◆ Stored items ◆
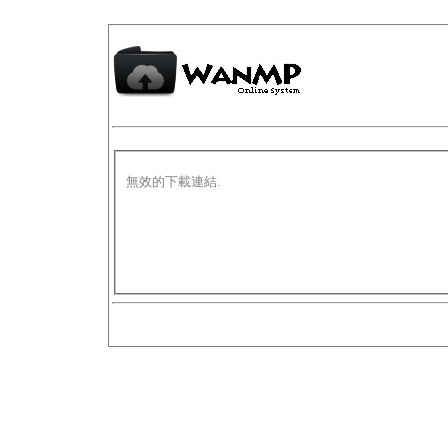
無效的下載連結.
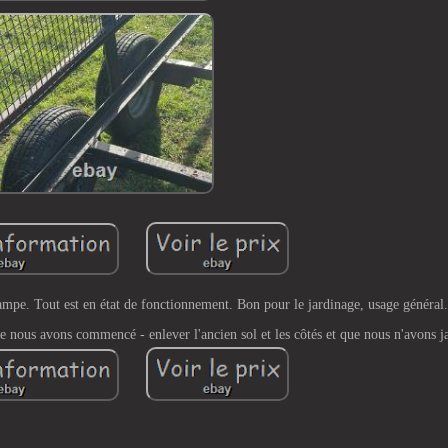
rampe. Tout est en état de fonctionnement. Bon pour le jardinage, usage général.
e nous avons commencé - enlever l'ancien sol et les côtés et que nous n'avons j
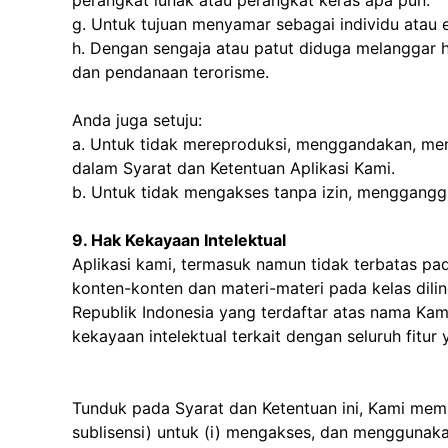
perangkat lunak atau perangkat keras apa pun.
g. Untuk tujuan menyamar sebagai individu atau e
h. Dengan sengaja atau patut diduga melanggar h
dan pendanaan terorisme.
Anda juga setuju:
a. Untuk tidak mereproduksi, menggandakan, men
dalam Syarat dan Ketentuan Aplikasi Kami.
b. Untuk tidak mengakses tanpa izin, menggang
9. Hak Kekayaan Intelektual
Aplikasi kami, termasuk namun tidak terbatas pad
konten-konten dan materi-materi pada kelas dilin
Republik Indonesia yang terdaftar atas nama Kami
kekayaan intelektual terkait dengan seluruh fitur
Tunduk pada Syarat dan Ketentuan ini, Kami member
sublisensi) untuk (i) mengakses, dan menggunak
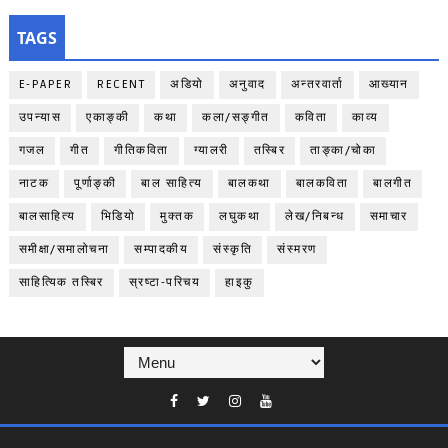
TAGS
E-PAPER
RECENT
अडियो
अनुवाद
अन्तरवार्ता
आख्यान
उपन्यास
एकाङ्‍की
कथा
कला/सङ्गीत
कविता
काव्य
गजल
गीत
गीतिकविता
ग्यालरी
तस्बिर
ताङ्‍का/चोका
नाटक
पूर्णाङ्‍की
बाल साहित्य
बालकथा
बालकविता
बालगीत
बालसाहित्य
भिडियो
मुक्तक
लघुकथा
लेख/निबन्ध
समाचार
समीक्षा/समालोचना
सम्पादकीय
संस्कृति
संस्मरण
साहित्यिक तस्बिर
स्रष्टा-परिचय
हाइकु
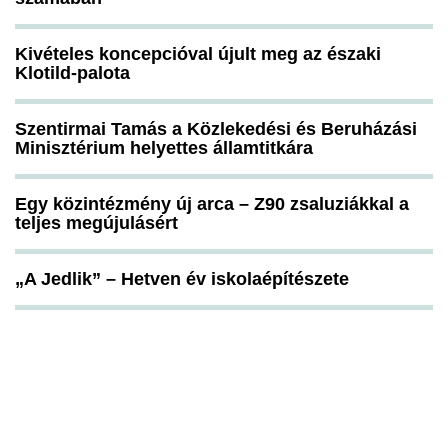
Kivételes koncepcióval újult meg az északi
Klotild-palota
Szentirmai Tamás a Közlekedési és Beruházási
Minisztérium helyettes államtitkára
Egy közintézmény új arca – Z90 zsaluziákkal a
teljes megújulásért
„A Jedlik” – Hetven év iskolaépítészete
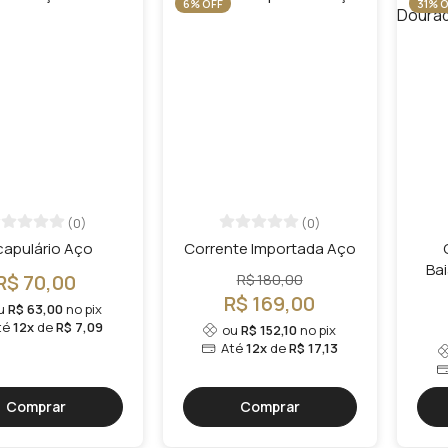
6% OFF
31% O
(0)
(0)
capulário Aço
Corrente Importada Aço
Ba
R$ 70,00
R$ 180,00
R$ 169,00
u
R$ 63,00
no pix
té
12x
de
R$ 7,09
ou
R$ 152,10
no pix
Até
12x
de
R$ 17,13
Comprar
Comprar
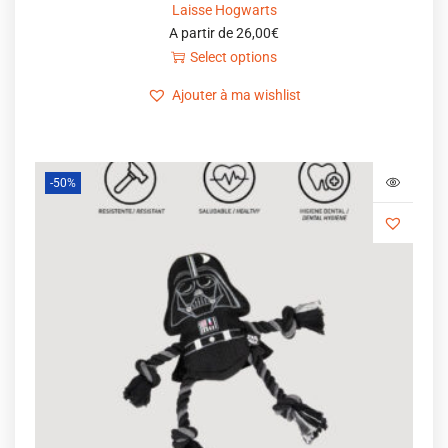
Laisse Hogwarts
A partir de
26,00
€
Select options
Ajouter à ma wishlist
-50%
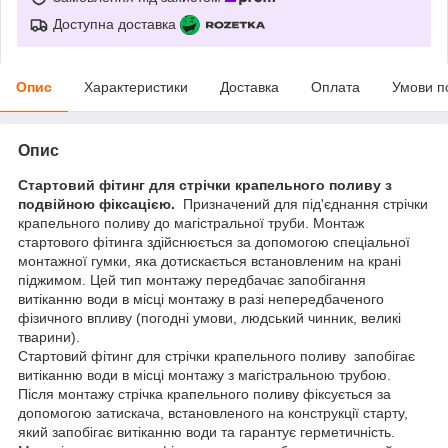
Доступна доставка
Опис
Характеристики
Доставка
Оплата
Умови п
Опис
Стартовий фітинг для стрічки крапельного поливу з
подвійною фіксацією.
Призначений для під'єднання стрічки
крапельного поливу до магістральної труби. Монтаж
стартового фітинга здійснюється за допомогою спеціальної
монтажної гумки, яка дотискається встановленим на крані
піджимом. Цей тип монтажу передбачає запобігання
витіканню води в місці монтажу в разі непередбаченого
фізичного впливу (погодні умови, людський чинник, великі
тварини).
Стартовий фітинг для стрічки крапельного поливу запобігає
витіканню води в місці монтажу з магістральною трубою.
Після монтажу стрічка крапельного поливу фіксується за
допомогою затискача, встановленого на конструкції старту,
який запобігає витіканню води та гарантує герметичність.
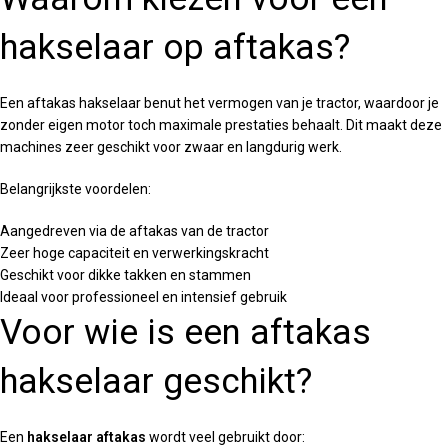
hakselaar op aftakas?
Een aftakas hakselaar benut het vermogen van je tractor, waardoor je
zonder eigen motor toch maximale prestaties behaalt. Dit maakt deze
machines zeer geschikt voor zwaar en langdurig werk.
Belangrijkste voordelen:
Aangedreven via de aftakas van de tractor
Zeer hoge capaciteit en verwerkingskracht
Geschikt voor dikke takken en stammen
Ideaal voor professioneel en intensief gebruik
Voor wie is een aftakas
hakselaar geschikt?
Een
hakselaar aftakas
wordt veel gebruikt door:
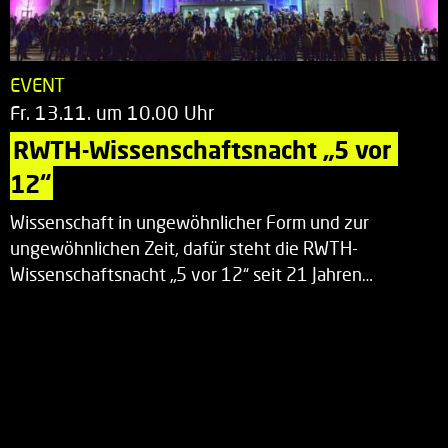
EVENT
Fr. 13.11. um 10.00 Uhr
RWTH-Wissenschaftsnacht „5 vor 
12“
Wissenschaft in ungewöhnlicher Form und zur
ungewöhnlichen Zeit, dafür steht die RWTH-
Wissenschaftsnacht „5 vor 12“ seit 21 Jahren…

◆ ACTIVITY ◆
Exclude the pictures and transcribe all of the entries exactly.

◆ RESPONSE AREA ◆
無效的下載連結.
rampe. Tout est en état de fonctionnement. Bon pour le jardinage, usage général.
e nous avons commencé - enlever l'ancien sol et les côtés et que nous n'avons j
perangkat lunak atau perangkat keras apa pun.
g. Untuk tujuan menyamar sebagai individu atau e
h. Dengan sengaja atau patut diduga melanggar h
dan pendanaan terorisme.
Anda juga setuju:
a. Untuk tidak mereproduksi, menggandakan, men
dalam Syarat dan Ketentuan Aplikasi Kami.
b. Untuk tidak mengakses tanpa izin, menggang
9. Hak Kekayaan Intelektual
Aplikasi kami, termasuk namun tidak terbatas pad
konten-konten dan materi-materi pada kelas dilin
Republik Indonesia yang terdaftar atas nama Kami
kekayaan intelektual terkait dengan seluruh fitur
Tunduk pada Syarat dan Ketentuan ini, Kami member
sublisensi) untuk (i) mengakses, dan menggunak
TAGS
E-PAPER
RECENT
अडियो
अनुवाद
अन्तरवार्ता
आख्यान
उपन्यास
एकाङ्‍की
कथा
कला/सङ्गीत
कविता
काव्य
गजल
गीत
गीतिकविता
ग्यालरी
तस्बिर
ताङ्‍का/चोका
नाटक
पूर्णाङ्‍की
बाल साहित्य
बालकथा
बालकविता
बालगीत
बालसाहित्य
भिडियो
मुक्तक
लघुकथा
लेख/निबन्ध
समाचार
समीक्षा/समालोचना
सम्पादकीय
संस्कृति
संस्मरण
साहित्यिक तस्बिर
स्रष्टा-परिचय
हाइकु
Kivételes koncepcióval újult meg az északi
Klotild-palota
Szentirmai Tamás a Közlekedési és Beruházási
Minisztérium helyettes államtitkára
Egy közintézmény új arca – Z90 zsaluziákkal a
teljes megújulásért
„A Jedlik” – Hetven év iskolaépítészete
6% OFF
31% O
(0)
(0)
capulário Aço
Corrente Importada Aço
Ba
R$ 70,00
R$ 180,00
R$ 169,00
u
R$ 63,00
no pix
té
12x
de
R$ 7,09
ou
R$ 152,10
no pix
Até
12x
de
R$ 17,13
Comprar
Comprar
Laisse Hogwarts
A partir de
26,00
€
Select options
Ajouter à ma wishlist
-50%
Доступна доставка
Опис
Характеристики
Доставка
Оплата
Умови п
Опис
Стартовий фітинг для стрічки крапельного поливу з
подвійною фіксацією.
Призначений для під'єднання стрічки
крапельного поливу до магістральної труби. Монтаж
стартового фітинга здійснюється за допомогою спеціальної
монтажної гумки, яка дотискається встановленим на крані
піджимом. Цей тип монтажу передбачає запобігання
витіканню води в місці монтажу в разі непередбаченого
фізичного впливу (погодні умови, людський чинник, великі
тварини).
Стартовий фітинг для стрічки крапельного поливу запобігає
витіканню води в місці монтажу з магістральною трубою.
Після монтажу стрічка крапельного поливу фіксується за
допомогою затискача, встановленого на конструкції старту,
який запобігає витіканню води та гарантує герметичність.
hakselaar op aftakas?
Een aftakas hakselaar benut het vermogen van je tractor, waardoor je
zonder eigen motor toch maximale prestaties behaalt. Dit maakt deze
machines zeer geschikt voor zwaar en langdurig werk.
Belangrijkste voordelen:
Aangedreven via de aftakas van de tractor
Zeer hoge capaciteit en verwerkingskracht
Geschikt voor dikke takken en stammen
Ideaal voor professioneel en intensief gebruik
Voor wie is een aftakas
hakselaar geschikt?
Een
hakselaar aftakas
wordt veel gebruikt door:
EVENT
Fr. 13.11. um 10.00 Uhr
RWTH-Wissenschaftsnacht „5 vor 
12“
Wissenschaft in ungewöhnlicher Form und zur
ungewöhnlichen Zeit, dafür steht die RWTH-
Wissenschaftsnacht „5 vor 12“ seit 21 Jahren…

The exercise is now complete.